Results : Cpfl3 and Cpfl3/Gnat1 mice have 2 to 3-fold less GNAT2 protein compared to C57 at 4 weeks. There was a statistically significant difference in the number of cones between the three strains at both 4 and 14 weeks, and a significant difference in number of cones in C57 versus Cpfl3 and Cpfl3/Gnat1 mice. At 4 weeks, Cpfl3 and Cpfl3/Gnat1 had a higher average number of cones than C57, but by 14 weeks, Cpfl3 and Cpfl3/Gnat1 had fewer cones than C57. There was a significant decrease in the number of cones at 4 weeks versus 14 week-old Cpfl3 and Cpfl3/Gnat1 mice, but not C57. Cones from animals 2 – 3 months of age had normal dark currents but greatly reduced sensitivity and activation constants. Responses decayed more slowly than in WT, indicating an altered mechanism of inactivation of least one step in transduction. At dim intensities rod responses could be recorded from cones, indicating intact rod/cone gap junctions.

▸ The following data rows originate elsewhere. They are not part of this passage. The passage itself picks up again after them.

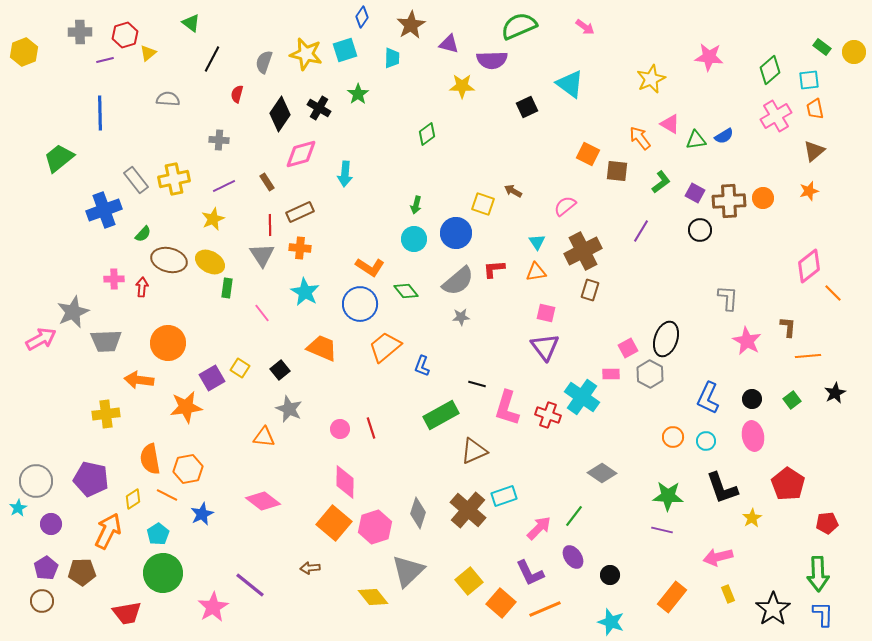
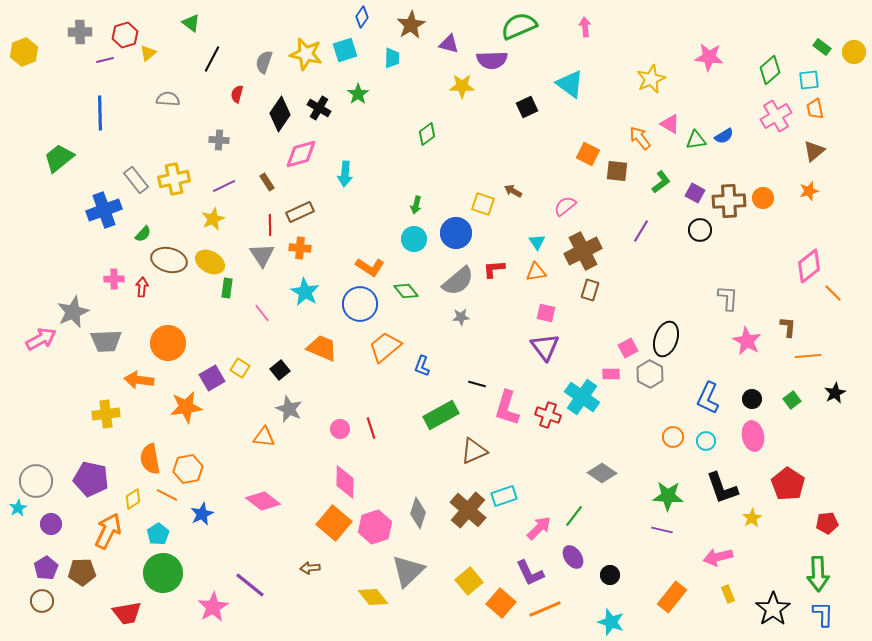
pink arrow at (585, 27): rotated 132 degrees counterclockwise
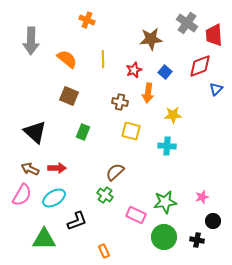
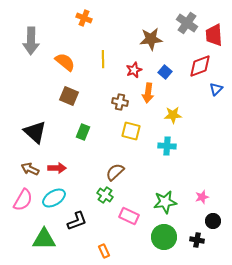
orange cross: moved 3 px left, 2 px up
orange semicircle: moved 2 px left, 3 px down
pink semicircle: moved 1 px right, 5 px down
pink rectangle: moved 7 px left, 1 px down
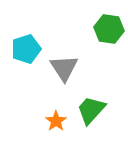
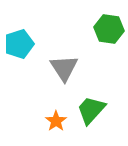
cyan pentagon: moved 7 px left, 5 px up
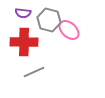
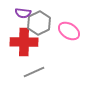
gray hexagon: moved 10 px left, 3 px down; rotated 20 degrees clockwise
pink ellipse: moved 1 px down; rotated 10 degrees counterclockwise
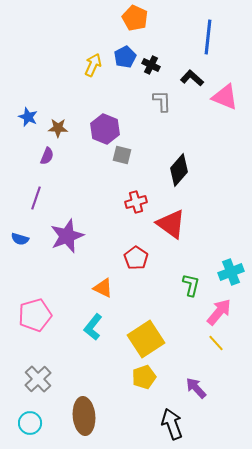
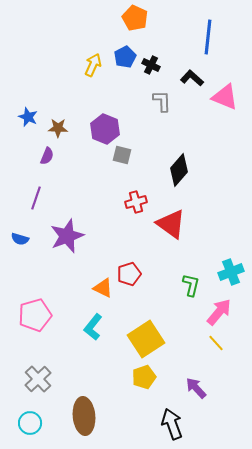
red pentagon: moved 7 px left, 16 px down; rotated 20 degrees clockwise
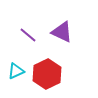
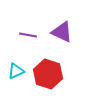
purple line: rotated 30 degrees counterclockwise
red hexagon: moved 1 px right; rotated 16 degrees counterclockwise
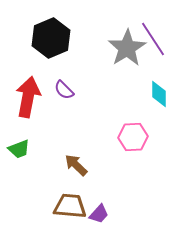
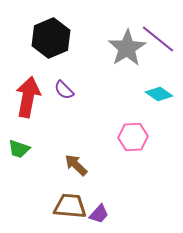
purple line: moved 5 px right; rotated 18 degrees counterclockwise
cyan diamond: rotated 56 degrees counterclockwise
green trapezoid: rotated 40 degrees clockwise
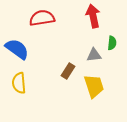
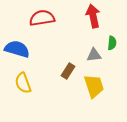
blue semicircle: rotated 20 degrees counterclockwise
yellow semicircle: moved 4 px right; rotated 15 degrees counterclockwise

Conclusions : A reduction in GNAT2 protein level in Cpfl3 mice is at least in part responsible for the decreased sensitivity and activation rate of cones. The number of cones is also reduced after 14 weeks in Cpfl3 mice; abnormal response decay could be a harbinger of eventual degeneration. Our results show that Cplf3 cones can respond to light with currents of normal amplitude and cannot be assumed to be a Gnat2 null.

This abstract was presented at the 2019 ARVO Annual Meeting, held in Vancouver, Canada, April 28 - May 2, 2019.